TASK TO COMPLETE: Pictures excluded, reproduce exactly the lines below from the one with "Receive Text Alerts" through the one with "Other Songs - Aleksandar Covic", both included.

######

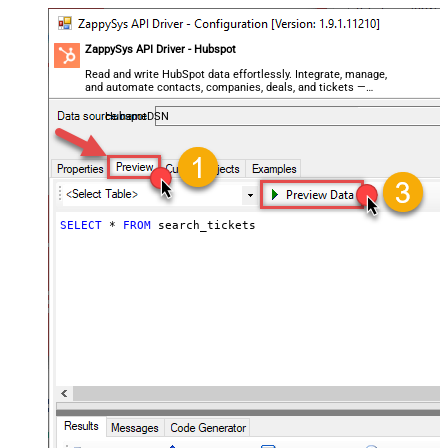
ZappySys API Driver - Hubspot
Read and write HubSpot data effortlessly. Integrate, manage,
and automate contacts, companies, deals, and tickets —
almost no coding required.
HubspotDSN
SELECT
*
FROM
 search_tickets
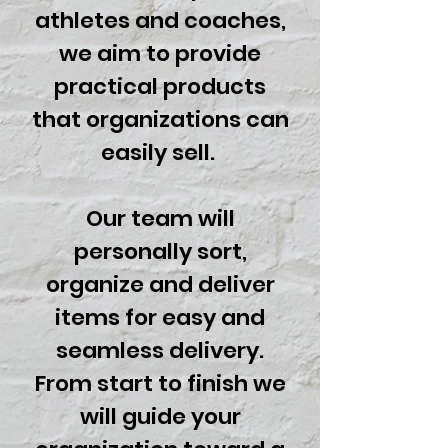
athletes and coaches,
we aim to provide
practical products
that organizations can
easily sell.
Our team will
personally sort,
organize and deliver
items for easy and
seamless delivery.
From start to finish we
will guide your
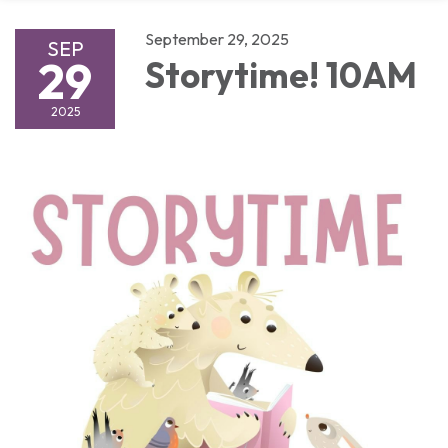
September 29, 2025
SEP
29
Storytime! 10AM
2025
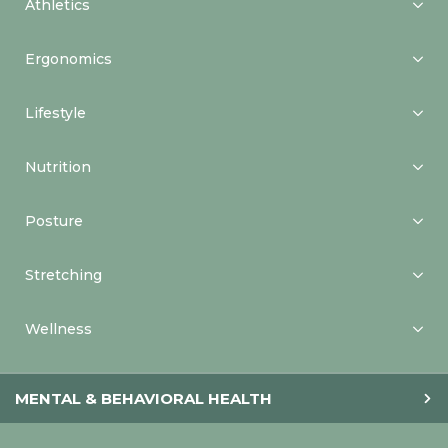
Athletics
Ergonomics
Lifestyle
Nutrition
Posture
Stretching
Wellness
MENTAL & BEHAVIORAL HEALTH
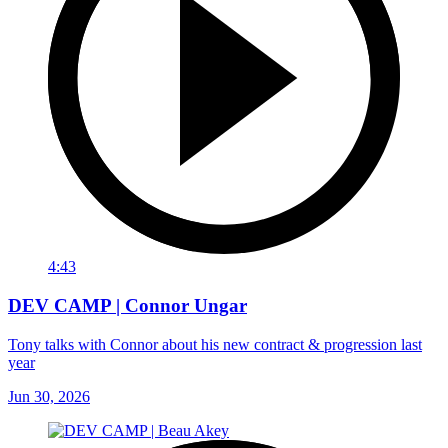
4:43
DEV CAMP | Connor Ungar
Tony talks with Connor about his new contract & progression last
year
Jun 30, 2026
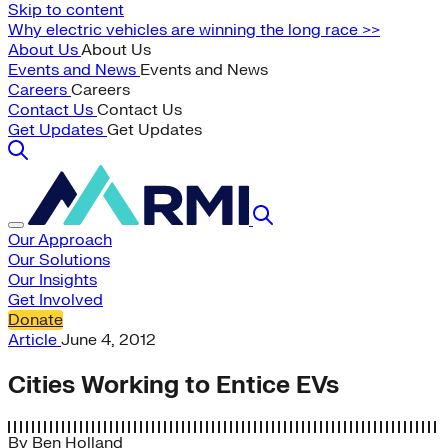
Skip to content
Why electric vehicles are winning the long race >>
About Us
About Us
Events and News
Events and News
Careers
Careers
Contact Us
Contact Us
Get Updates
Get Updates
Our Approach
Our Solutions
Our Insights
Get Involved
Donate
Article
June 4, 2012
Cities Working to Entice EVs
By
Ben Holland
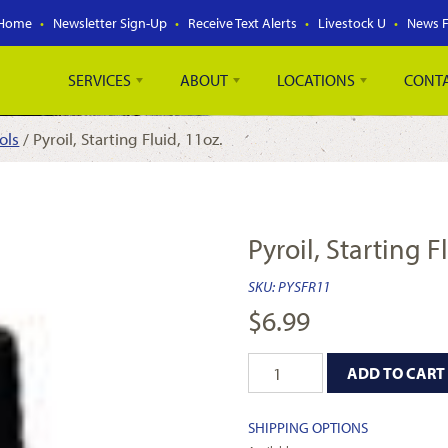
Home
Newsletter Sign-Up
Receive Text Alerts
Livestock U
News 
SERVICES
ABOUT
LOCATIONS
CONT
ols
/ Pyroil, Starting Fluid, 11oz.
Pyroil, Starting F
SKU:
PYSFR11
$
6.99
ADD TO CART
SHIPPING OPTIONS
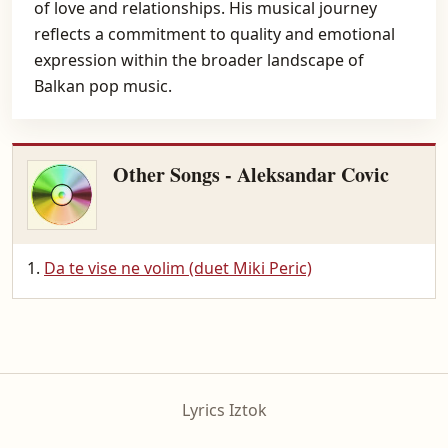
of love and relationships. His musical journey
reflects a commitment to quality and emotional
expression within the broader landscape of
Balkan pop music.
Other Songs - Aleksandar Covic
Da te vise ne volim (duet Miki Peric)
Lyrics Iztok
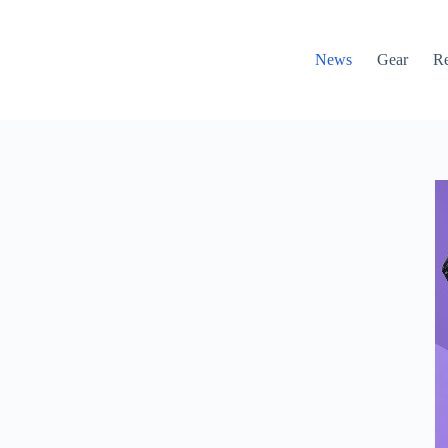
News
Gear
R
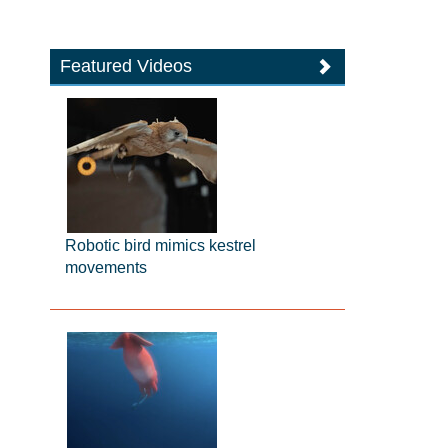
Featured Videos
Robotic bird mimics kestrel
movements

######

RESPONSE BELOW:
Receive Text Alerts
Livestock U
News 
SERVICES
ABOUT
LOCATIONS
CONT
ols
/ Pyroil, Starting Fluid, 11oz.
Pyroil, Starting F
SKU:
PYSFR11
$
6.99
ADD TO CART
SHIPPING OPTIONS
of love and relationships. His musical journey
reflects a commitment to quality and emotional
expression within the broader landscape of
Balkan pop music.
Other Songs - Aleksandar Covic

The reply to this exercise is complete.